L’oeil mauvais. Les poings serrés. Sven avait appuyé droit sur la colère de Cole.

— Comment tu peux croire que j’ai fait ça ? Vous étiez là avant moi !

Jedefray approcha son fils d’un nouveau pas. Cole pointa un doigt rageur sur le scientifique :

— T’approches pas, je t’ai dit ! Je vais te faire la peau, enfoiré !

Il tremblait, tendu, le dos voûté.

— Il n’est pas trop tard, mon chéri, susurra le bourreau.

Cole s’énerva de plus belle, prêt à sauter sur l’homme coupable de ses tourments :

— Trop tard de quoi ? Tu te fous de ma gueule ? J’ai rien fait, je suis pas responsable !

Sven allait répliquer quand une silhouette déboula devant lui. Elle plaqua Jedefray au sol. Lambda aboya de plus belle, Sven attrapa l’assaillant par derrière. Ses os craquaient et le sang poissait sur son visage. Le sang de ses victimes. Y avait-il plus que trois cadavres dans les rues de Monroe ? Sven utilisa son bras pour entraver la brute au niveau de la nuque. Jedefray hurla à plein poumon.

— On s’arrache ! s’écria Calvin.

— Et merde ! s’exclama Sven toujours en proie avec la force incroyable de l’homme entre ses bras.

Son neveu et son ami disparurent tandis que Jedefray se ressaisissait. Il sortit une seringue de sa poche de manteau et la planta d’un coup sec dans le bras de l’homme. Celui-ci se débattit encore un peu, puis s’écroula sur le sol, en compagnie de ses trois victimes.

Jed et Sven haletèrent, épuisés. Le second attendit les explications du premier, mais ne sembla pas se décider. Sven s’agenouilla vers leur attaquant ; Jedefray lâcha un “Non, Sven ! Surtout pas !” qui fit tressaillir son petit frère. Devant son air interrogateur, le scientifique lança une remarque dont le mystère effraya Sven :

— On ne peut plus rien pour lui.

— Tu veux dire qu’il est…

Mort.
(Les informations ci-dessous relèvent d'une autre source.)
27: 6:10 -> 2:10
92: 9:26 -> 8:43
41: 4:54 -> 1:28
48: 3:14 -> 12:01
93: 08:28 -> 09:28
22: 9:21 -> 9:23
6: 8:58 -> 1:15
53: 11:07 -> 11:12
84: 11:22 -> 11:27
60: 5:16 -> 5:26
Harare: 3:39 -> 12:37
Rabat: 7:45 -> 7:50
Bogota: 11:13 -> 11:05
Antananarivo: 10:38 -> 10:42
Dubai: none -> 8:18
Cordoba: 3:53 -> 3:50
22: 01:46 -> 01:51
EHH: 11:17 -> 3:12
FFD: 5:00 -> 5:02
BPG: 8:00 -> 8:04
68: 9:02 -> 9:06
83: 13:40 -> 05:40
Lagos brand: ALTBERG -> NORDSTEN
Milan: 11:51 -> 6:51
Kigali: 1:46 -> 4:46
Jedefray acquiesça.

— On doit retrouver Cole avant qu’il ne contamine d’autres personnes, continua-t-il en reprenant son téléphone sur lequel l’application de traçage continuait de capter les déplacements du fugitif.

Le coeur au bord des lèvres, Sven demanda :

— Jed… elle était pour qui, cette seringue, à la base ?

Pour Cole. Pour qui d’autres ? le nargua une petite voix au fond de lui. Il espérait une réponse. Il avait besoin d’une réponse.

— Ils sont retournés dans le métro, claqua Jedefray comme s’il n’avait pas entendu la question de son cadet, le traceur ne capte plus.

— Jed…

Trop tard. Le scientifique reprenait déjà la route vers le centre ville. Sven le rattrapa, il lui agrippa le bras d’une main décidée :

— On peut pas faire comme si on n’avait jamais vu ces cadavres !

Jedefray fixa ses yeux marrons dans ceux, aigue-marine de son frère, puis lui donna un coup qui le força à le lâcher :

— La police les trouvera bien assez tôt. Si on ne veut pas qu’il y en ait d’autres alors il faut supprimer Cole de l’équation.

Jedefray se remit en marche sans même attendre Sven.

— T’entends quoi, par “supprimer de l’équation” ? cria ce dernier.

Pas de réponse. Après tout, Jedefray n’avait jamais cru important de donner la moindre importance à son geignard de cadet.